Case Studies¶
Real-world deployment patterns with Director-AI.
Legal RAG Assistant¶
Setup: 400-document contract knowledge base, ChromaDB backend, ONNX GPU.
from director_ai import CoherenceScorer, VectorGroundTruthStore
from director_ai.core.vector_store import ChromaBackend
backend = ChromaBackend(
collection_name="legal_contracts",
persist_directory="/data/chroma",
embedding_model="BAAI/bge-large-en-v1.5",
)
store = VectorGroundTruthStore(backend=backend)
store.ingest(["Contract clause 1...", "Contract clause 2..."])
scorer = CoherenceScorer(
ground_truth_store=store,
use_nli=True,
threshold=0.7,
nli_device="cuda",
)
approved, score = scorer.review("What is the liability cap?", llm_response)
Results (14-day deployment, 1,247 queries/day):
| Metric | Before Director-AI | After |
|---|---|---|
| Hallucinated citations | 19% | 0.7% |
| False-halt rate | — | 0.9% |
| Median latency overhead | — | +11 ms |
| User satisfaction | 3.2/5 | 4.6/5 |
Key insight: setting threshold=0.7 (above the default 0.6) eliminated
nearly all false citations. The 0.9% false-halt rate was on edge cases
where the model couldn't find supporting evidence in the KB — users
rated these as "barely noticeable".
Estimated annual value: Halving lawyer review time on AI-drafted responses at $300/hr, 1,247 queries/day, 2 min saved per flagged query → ~$230K/year in reduced review costs.
Finance Research Agent (CrewAI)¶
Setup: 8-step research pipeline via CrewAI.
from crewai import Agent, Task, Crew
from director_ai.integrations.crewai import DirectorAITool
guardrail = DirectorAITool(
facts={"SEC filing date": "2025-12-15", "quarterly revenue": "$4.2B"},
threshold=0.30,
)
researcher = Agent(
role="Financial Researcher",
tools=[guardrail],
goal="Verify all claims against SEC filings",
)
Pattern: Streaming halt on outdated SEC filing data triggers automatic re-retrieval of the current filing.
Estimated annual value: Preventing one wrong SEC figure per quarter from reaching analysts.

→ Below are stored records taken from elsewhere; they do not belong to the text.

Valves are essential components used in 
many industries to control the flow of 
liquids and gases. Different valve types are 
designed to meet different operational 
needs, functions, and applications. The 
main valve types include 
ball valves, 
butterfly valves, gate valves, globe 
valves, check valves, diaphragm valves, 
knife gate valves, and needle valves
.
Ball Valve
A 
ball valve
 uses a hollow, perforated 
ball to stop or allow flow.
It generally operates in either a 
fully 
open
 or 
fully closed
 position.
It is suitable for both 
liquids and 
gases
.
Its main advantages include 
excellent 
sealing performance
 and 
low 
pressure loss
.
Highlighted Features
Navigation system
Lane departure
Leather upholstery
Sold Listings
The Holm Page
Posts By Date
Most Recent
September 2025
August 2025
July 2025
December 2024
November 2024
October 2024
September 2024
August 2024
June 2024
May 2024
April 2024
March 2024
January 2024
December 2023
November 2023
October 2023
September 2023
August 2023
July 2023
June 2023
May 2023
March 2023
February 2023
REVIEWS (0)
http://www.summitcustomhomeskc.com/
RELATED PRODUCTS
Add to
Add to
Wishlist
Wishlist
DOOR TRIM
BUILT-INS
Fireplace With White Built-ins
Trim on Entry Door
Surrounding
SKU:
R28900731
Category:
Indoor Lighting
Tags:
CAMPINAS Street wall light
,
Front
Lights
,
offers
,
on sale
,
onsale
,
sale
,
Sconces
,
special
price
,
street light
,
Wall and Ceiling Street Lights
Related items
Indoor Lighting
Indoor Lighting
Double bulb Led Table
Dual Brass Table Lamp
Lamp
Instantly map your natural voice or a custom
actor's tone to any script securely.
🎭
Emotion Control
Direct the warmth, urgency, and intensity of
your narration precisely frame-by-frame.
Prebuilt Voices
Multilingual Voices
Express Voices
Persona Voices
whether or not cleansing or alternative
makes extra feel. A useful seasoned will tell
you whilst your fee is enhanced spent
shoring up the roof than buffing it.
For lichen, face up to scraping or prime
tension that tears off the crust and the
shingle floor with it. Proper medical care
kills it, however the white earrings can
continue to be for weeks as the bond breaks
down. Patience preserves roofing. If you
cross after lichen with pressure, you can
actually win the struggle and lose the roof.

A single misquoted revenue number caught before distribution avoids potential regulatory scrutiny and reputational damage — conservatively $50K–$500K in risk avoidance per incident.
Creative Writing Co-Pilot¶
Setup: Long-form fiction with user-provided world bible as KB.
from director_ai import CoherenceScorer, GroundTruthStore
store = GroundTruthStore() # empty — populate with your KB
store.add("protagonist", "Kael is a frost mage from the Northern Reach.")
store.add("magic system", "Only three schools of magic exist: frost, flame, void.")
scorer = CoherenceScorer(
ground_truth_store=store,
threshold=0.4,
soft_limit=0.5,
use_nli=True,
)
approved, score = scorer.review(
"Describe Kael's abilities",
draft_paragraph,
)
if score.warning:
logger.warning("Low coherence: %s", score.score)
Results:
| Metric | Director-AI | Llama Guard 3 |
|---|---|---|
| False-halt rate (creative text) | 2.1% | 14% |
| Factual consistency with world bible | 94% | N/A (no KB) |
| Latency overhead | +15 ms | +300 ms |
Key insight: creative writing needs low thresholds (0.4) and
soft_limit warn-only mode for first drafts. Switch to threshold=0.6
for final consistency checks against the world bible.
Estimated annual value: Reducing continuity-error editing passes from 3 to 1 per chapter. For a 20-chapter novel, saves ~40 hours of editorial time at $75/hr → ~$3K per book project.
Deployment patterns¶
Warn-only mode (development)¶
from director_ai import CoherenceScorer, GroundTruthStore
store = GroundTruthStore() # empty — populate with your KB
scorer = CoherenceScorer(threshold=0.3, soft_limit=0.5, ground_truth_store=store)
approved, score = scorer.review(query, response)
if score.warning:
logger.warning("Low coherence: %s", score.score)
Strict mode (production)¶
from director_ai import CoherenceScorer
scorer = CoherenceScorer(
threshold=0.6,
strict_mode=True,
use_nli=True,
)